### Task item
Exactly as given, write out the lines from the one containing "jojo.zhou2013" through the end of the listing, with both ends included and nothing else.

::: Material supplied

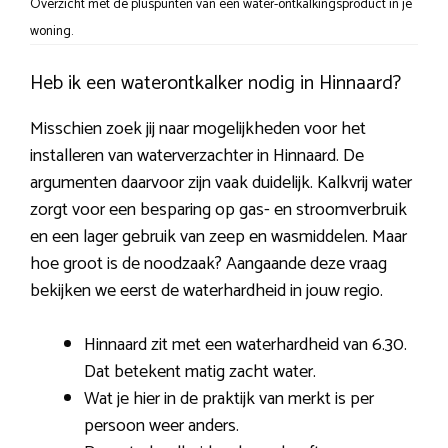
Overzicht met de pluspunten van een water-ontkalkingsproduct in je
woning.
Heb ik een waterontkalker nodig in Hinnaard?
Misschien zoek jij naar mogelijkheden voor het
installeren van waterverzachter in Hinnaard. De
argumenten daarvoor zijn vaak duidelijk. Kalkvrij water
zorgt voor een besparing op gas- en stroomverbruik
en een lager gebruik van zeep en wasmiddelen. Maar
hoe groot is de noodzaak? Aangaande deze vraag
bekijken we eerst de waterhardheid in jouw regio.
Hinnaard zit met een waterhardheid van 6.30.
Dat betekent matig zacht water.
Wat je hier in de praktijk van merkt is per
persoon weer anders.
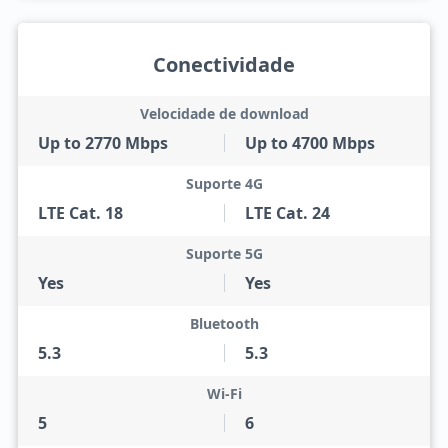
Conectividade
Velocidade de download
Up to 2770 Mbps
Up to 4700 Mbps
Suporte 4G
LTE Cat. 18
LTE Cat. 24
Suporte 5G
Yes
Yes
Bluetooth
5.3
5.3
Wi-Fi
5
6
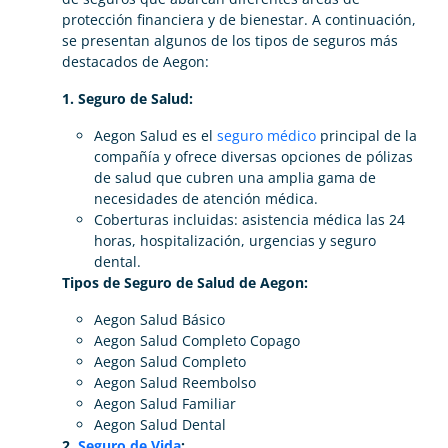
protección financiera y de bienestar. A continuación,
se presentan algunos de los tipos de seguros más
destacados de Aegon:
1.
Seguro de Salud
:
Aegon Salud es el
seguro médico
principal de la
compañía y ofrece diversas opciones de pólizas
de salud que cubren una amplia gama de
necesidades de atención médica.
Coberturas incluidas: asistencia médica las 24
horas, hospitalización, urgencias y seguro
dental.
Tipos de Seguro de Salud de Aegon:
Aegon Salud Básico
Aegon Salud Completo Copago
Aegon Salud Completo
Aegon Salud Reembolso
Aegon Salud Familiar
Aegon Salud Dental
2.
Seguro de Vida
:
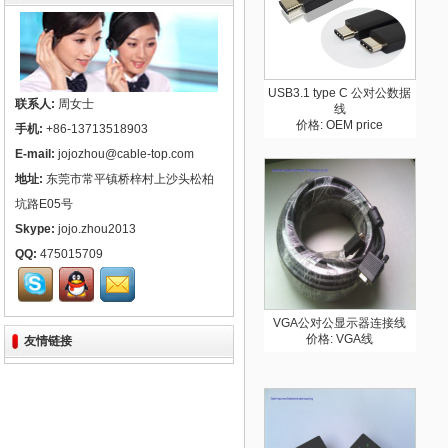
USB3.1 type C 公对公数据
联系人:
周女士
线
价格: OEM price
手机:
+86-13713518903
E-mail:
jojozhou@cable-top.com
地址:
东莞市常平镇桥梓村上沙头松柏
坑路E05号
Skype:
jojo.zhou2013
QQ:
475015709
VGA公对公显示器连接线
价格: VGA线
友情链接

::::::

### Written solution
jojo.zhou2013
QQ:
475015709
VGA公对公显示器连接线
价格: VGA线
友情链接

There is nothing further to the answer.